Naturally, the warmer weather made the camp enticing - but it wasn’t without its challenges.
“The weather was perfect, with temperatures between 20 and 25 degrees every day, but most of my days involved early training” he said.
“On a day where I’d do an easy run I’d get up and go run between 6 and 7am, get my 10 miles done then come back and have my breakfast.
“It was the perfect training environment,” he said. “When you’re in Kenya everything is so different, from the altitude to the terrain and hills.
“Where I was staying, Iten, it’s about 2,400 metres above sea level so essentially you’re training at 8,000 feet.
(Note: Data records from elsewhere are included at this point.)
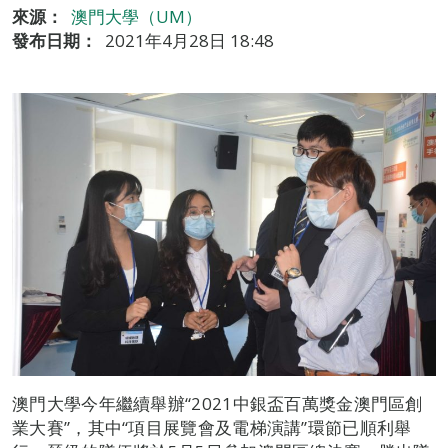
來源：
澳門大學（UM）
發布日期：
2021年4月28日 18:48
澳門大學今年繼續舉辦“2021中銀盃百萬獎金澳門區創
業大賽”，其中“項目展覽會及電梯演講”環節已順利舉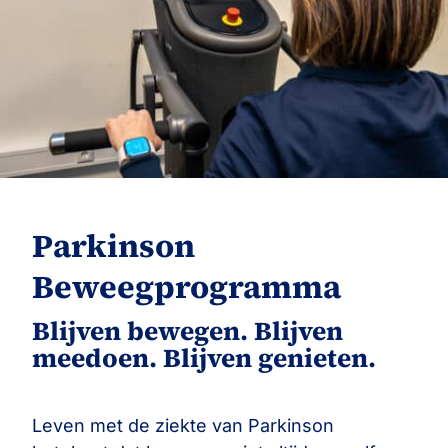
Parkinson
Beweegprogramma
Blijven bewegen. Blijven
meedoen. Blijven genieten.
Leven met de ziekte van Parkinson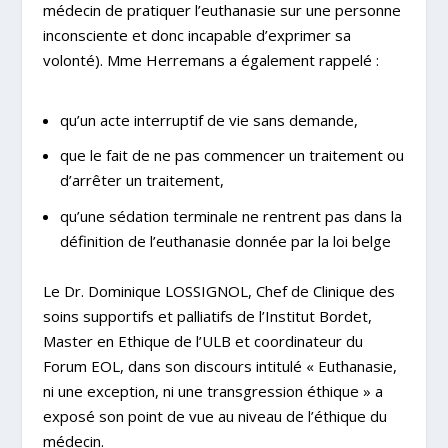
médecin de pratiquer l’euthanasie sur une personne
inconsciente et donc incapable d’exprimer sa
volonté). Mme Herremans a également rappelé :
qu’un acte interruptif de vie sans demande,
que le fait de ne pas commencer un traitement ou
d’arrêter un traitement,
qu’une sédation terminale
ne rentrent pas dans la
définition de l’euthanasie donnée par la loi belge
Le Dr. Dominique LOSSIGNOL, Chef de Clinique des
soins supportifs et palliatifs de l’Institut Bordet,
Master en Ethique de l’ULB et coordinateur du
Forum EOL, dans son discours intitulé « Euthanasie,
ni une exception, ni une transgression éthique » a
exposé son point de vue au niveau de l’éthique du
médecin.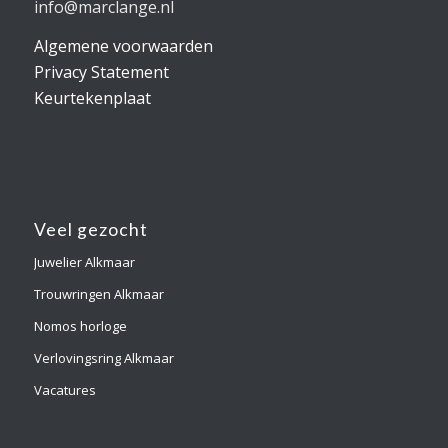
info@marclange.nl
Algemene voorwaarden
Privacy Statement
Keurtekenplaat
Veel gezocht
Juwelier Alkmaar
Trouwringen Alkmaar
Nomos horloge
Verlovingsring Alkmaar
Vacatures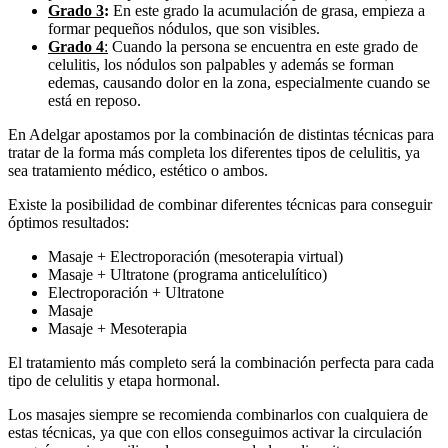
Grado 3
:
En este grado la acumulación de grasa, empieza a
formar pequeños nódulos, que son visibles.
Grado 4
:
Cuando la persona se encuentra en este grado de
celulitis, los nódulos son palpables y además se forman
edemas, causando dolor en la zona, especialmente cuando se
está en reposo.
En Adelgar apostamos por la combinación de distintas técnicas para
tratar de la forma más completa los diferentes tipos de celulitis, ya
sea tratamiento médico, estético o ambos.
Existe la posibilidad de combinar diferentes técnicas para conseguir
óptimos resultados:
Masaje + Electroporación (mesoterapia virtual)
Masaje + Ultratone (programa anticelulítico)
Electroporación + Ultratone
Masaje
Masaje + Mesoterapia
El tratamiento más completo será la combinación perfecta para cada
tipo de celulitis y etapa hormonal.
Los masajes siempre se recomienda combinarlos con cualquiera de
estas técnicas, ya que con ellos conseguimos activar la circulación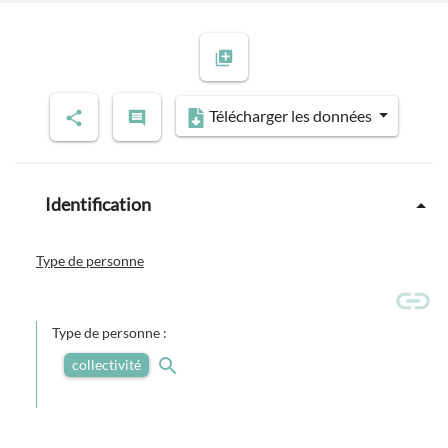
Télécharger les données
Identification
Type de personne
Type de personne :
collectivité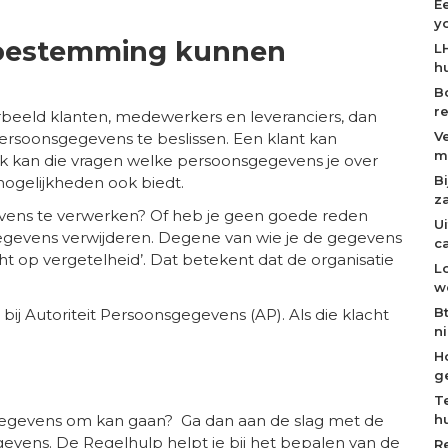
E
y
 toestemming kunnen
L
h
B
r
rbeeld klanten, medewerkers en leveranciers, dan
V
rsoonsgegevens te beslissen. Een klant kan
m
k kan die vragen welke persoonsgegevens je over
B
mogelijkheden ook biedt.
z
ens te verwerken? Of heb je geen goede reden
U
gevens verwijderen. Degene van wie je de gegevens
c
ht op vergetelheid’. Dat betekent dat de organisatie
L
w
B
ij Autoriteit Persoonsgegevens (AP). Als die klacht
n
H
g
T
sgegevens om kan gaan? Ga dan aan de slag met de
h
evens. De Regelhulp helpt je bij het bepalen van de
R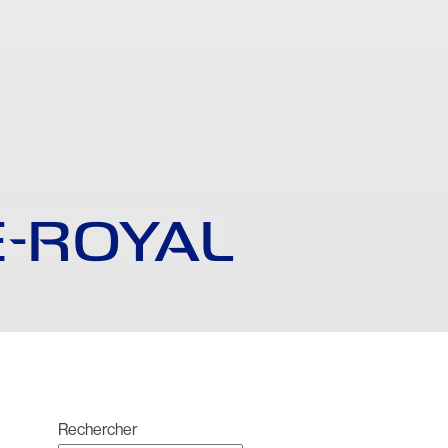
E-ROYAL
Rechercher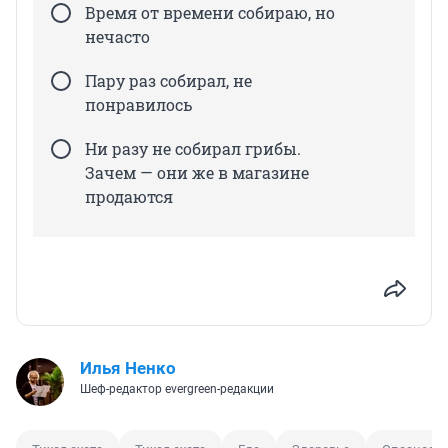
Время от времени собираю, но
нечасто
Пару раз собирал, не
понравилось
Ни разу не собирал грибы.
Зачем — они же в магазине
продаются
Илья Ненко
Шеф-редактор evergreen-редакции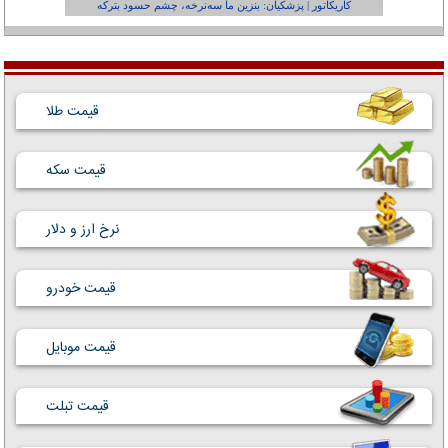
کاریکاتور | پزشکیان: بنزین ما سه‌نرخه، چشم حسود بترکه
کارتون | وا
قیمت طلا
قیمت سکه
نرخ ارز و دلار
قیمت خودرو
قیمت موبایل
قیمت تبلت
It’s tough, even to adapt to that - you have to run a lot slower than you would here.
“When you first go out there you do notice you’re running a lot slower,” he said. “At home I wouldn’t run with my heart rate monitor but I did every day out there. It was a bit of an adjustment - your legs feel like they’re not turning that fast but you are working very hard. If you push too hard you’ll know - with less oxygen in the air you don’t recover like you would at home.”
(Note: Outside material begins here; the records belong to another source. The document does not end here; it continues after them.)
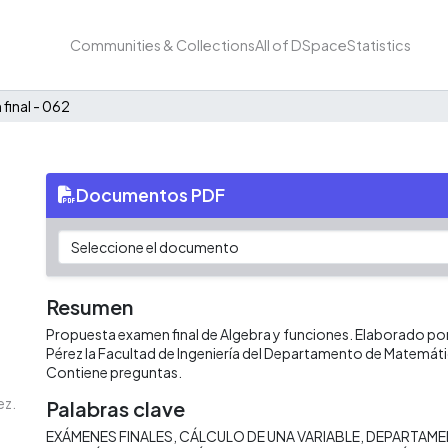
Communities & Collections
All of DSpace
Statistics
final - 062
Documentos PDF
Resumen
Propuesta examen final de Algebra y funciones. Elaborado por
Pérez la Facultad de Ingeniería del Departamento de Matemátic
Contiene preguntas.
ez.
Palabras clave
EXÁMENES FINALES
CÁLCULO DE UNA VARIABLE
DEPARTAME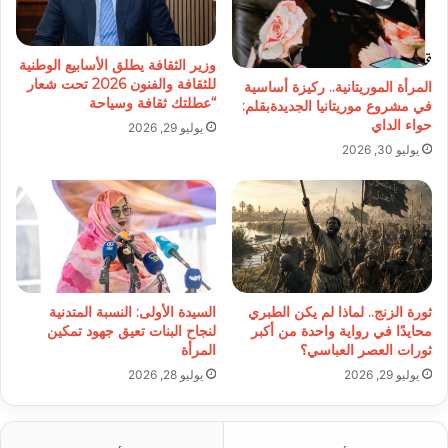
وزير الثقافة يطلق الأسابيع الوطنية
للثقافة والفنون 2026 تحت شعار
المرأة الموريتانية.. ركيزة أساسية
“عطلتك ثقافة وسياحة
في مشروع موريتانيا الجديدةبقلم:
حواء الداي
يوليو 29, 2026
يوليو 30, 2026
ثورة الزنج.. لماذا لم يكن الطبري
السيدة الأولى: النسبة المتدنية
محايدًا في رواية واحدة من أكبر
لنجاح البنات تعيق جهود تمكين
ثورات العصر العباسي؟
المرأة
يوليو 29, 2026
يوليو 28, 2026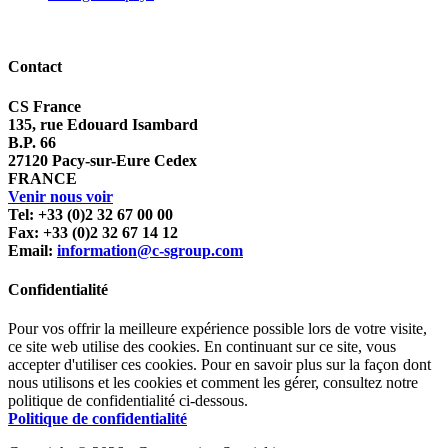
Contact
CS France
135, rue Edouard Isambard
B.P. 66
27120 Pacy-sur-Eure Cedex
FRANCE
Venir nous voir
Tel: +33 (0)2 32 67 00 00
Fax: +33 (0)2 32 67 14 12
Email:
information@c-sgroup.com
Confidentialité
Pour vos offrir la meilleure expérience possible lors de votre visite,
ce site web utilise des cookies. En continuant sur ce site, vous
accepter d'utiliser ces cookies. Pour en savoir plus sur la façon dont
nous utilisons et les cookies et comment les gérer, consultez notre
politique de confidentialité ci-dessous.
Politique de confidentialité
It takes time to adapt to the conditions, maybe even more to the hills than the altitude.
“You won’t get a flat run in Iten - it’s up and down all the time,” he said with a smile. “A typical five-mile loop over there would have way more climbing than my regular 10-mile route in Kilkenny, which would take me around the Ring Road.”
So far the training has yielded some good results for Hayes.
“I did the 5k in Armagh a few days after returning,” he said. “I wasn’t sure how it would go after all the travel, plus I had been sick shortly before coming home, but I ran a personal best of 14:29.”
The times continued to tumble - he set a new PB of 29:53 in the 10k in Kildare “that was a bit of a surprise as I hadn’t targeted anything specific,” he said - leaving Hayes confident for the season ahead. Running a marathon in 2019 is his goal, but so too is getting some local pride.
“I’ve finished second and third in the Streets of Kilkenny,” he said with a smile. “Maybe this year the training will help get me that first place!”